> _EXERCISE DETAILS_
The required output is an exact restatement of the lines, starting with the one that contains "Invest in the Right Stainless Steel" and finishing with the last line of the listing. It contains no pictures.

> _SUPPLIED RECORDS_
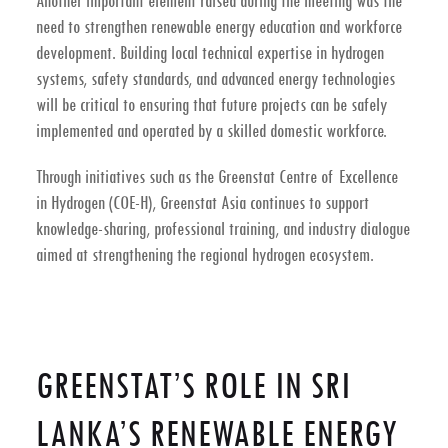
Another important element raised during the meeting was the
need to strengthen
renewable energy education and workforce
development
. Building local technical expertise in hydrogen
systems, safety standards, and advanced energy technologies
will be critical to ensuring that future projects can be safely
implemented and operated by a skilled domestic workforce.
Through initiatives such as the
Greenstat Centre of Excellence
in Hydrogen (COE-H)
, Greenstat Asia continues to support
knowledge-sharing, professional training, and industry dialogue
aimed at strengthening the regional hydrogen ecosystem.
GREENSTAT’S ROLE IN SRI
LANKA’S RENEWABLE ENERGY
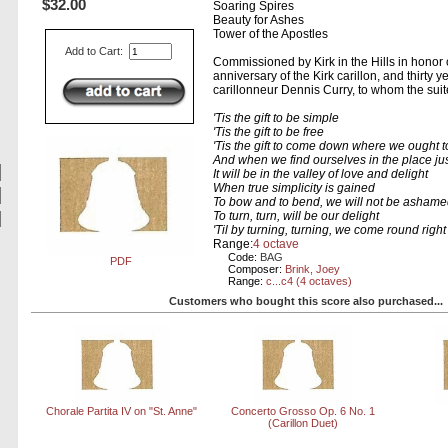
$32.00
Soaring Spires
Beauty for Ashes
Tower of the Apostles
Add to Cart:
Commissioned by Kirk in the Hills in honor o
anniversary of the Kirk carillon, and thirty y
carillonneur Dennis Curry, to whom the suit
'Tis the gift to be simple
'Tis the gift to be free
'Tis the gift to come down where we ought t
And when we find ourselves in the place jus
It will be in the valley of love and delight
When true simplicity is gained
To bow and to bend, we will not be asham
To turn, turn, will be our delight
'Til by turning, turning, we come round right
Range:
4 octave
Code:
BAG
PDF
Composer:
Brink, Joey
Range:
c...c4 (4 octaves)
Customers who bought this score also purchased...
Chorale Partita IV on "St. Anne"
Concerto Grosso Op. 6 No. 1
(Carillon Duet)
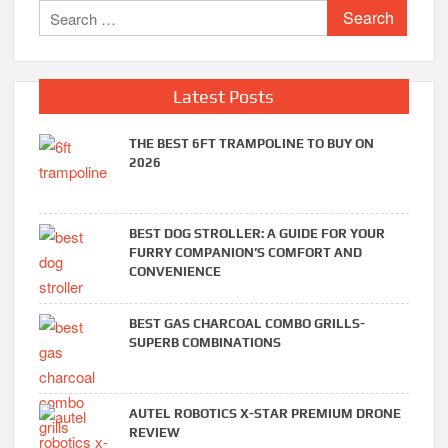
Search
for:
Latest Posts
THE BEST 6FT TRAMPOLINE TO BUY ON
2026
BEST DOG STROLLER: A GUIDE FOR YOUR
FURRY COMPANION’S COMFORT AND
CONVENIENCE
BEST GAS CHARCOAL COMBO GRILLS-
SUPERB COMBINATIONS
AUTEL ROBOTICS X-STAR PREMIUM DRONE
REVIEW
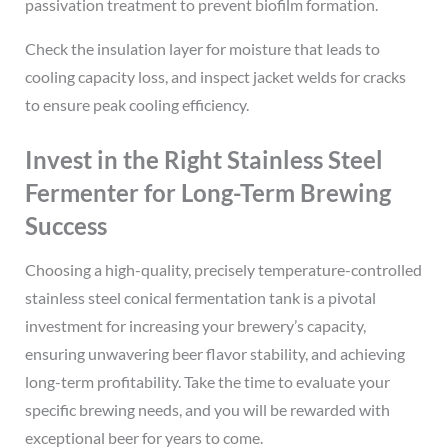
passivation treatment to prevent biofilm formation.
Check the insulation layer for moisture that leads to
cooling capacity loss, and inspect jacket welds for cracks
to ensure peak cooling efficiency.
Invest in the Right Stainless Steel
Fermenter for Long-Term Brewing
Success
Choosing a high-quality, precisely temperature-controlled
stainless steel conical fermentation tank is a pivotal
investment for increasing your brewery’s capacity,
ensuring unwavering beer flavor stability, and achieving
long-term profitability. Take the time to evaluate your
specific brewing needs, and you will be rewarded with
exceptional beer for years to come.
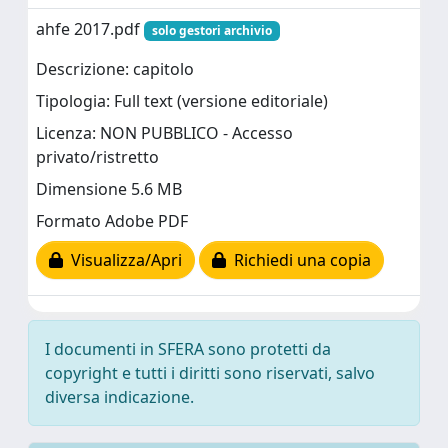
ahfe 2017.pdf
solo gestori archivio
Descrizione: capitolo
Tipologia: Full text (versione editoriale)
Licenza: NON PUBBLICO - Accesso
privato/ristretto
Dimensione 5.6 MB
Formato Adobe PDF
Visualizza/Apri
Richiedi una copia
I documenti in SFERA sono protetti da
copyright e tutti i diritti sono riservati, salvo
diversa indicazione.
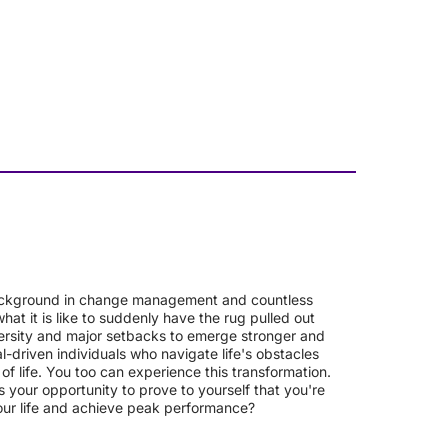
a background in change management and countless
at it is like to suddenly have the rug pulled out
versity and major setbacks to emerge stronger and
l-driven individuals who navigate life's obstacles
f life. You too can experience this transformation.
 your opportunity to prove to yourself that you're
our life and achieve peak performance?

> _TASK OUTPUT_
Invest in the Right Stainless Steel
Fermenter for Long-Term Brewing
Success
Choosing a high-quality, precisely temperature-controlled
stainless steel conical fermentation tank is a pivotal
investment for increasing your brewery’s capacity,
ensuring unwavering beer flavor stability, and achieving
long-term profitability. Take the time to evaluate your
specific brewing needs, and you will be rewarded with
exceptional beer for years to come.
ahfe 2017.pdf
solo gestori archivio
Descrizione: capitolo
Tipologia: Full text (versione editoriale)
Licenza: NON PUBBLICO - Accesso
privato/ristretto
Dimensione 5.6 MB
Formato Adobe PDF
Visualizza/Apri
Richiedi una copia
I documenti in SFERA sono protetti da
copyright e tutti i diritti sono riservati, salvo
diversa indicazione.
a background in change management and countless
at it is like to suddenly have the rug pulled out
versity and major setbacks to emerge stronger and
l-driven individuals who navigate life's obstacles
f life. You too can experience this transformation.
 your opportunity to prove to yourself that you're
our life and achieve peak performance?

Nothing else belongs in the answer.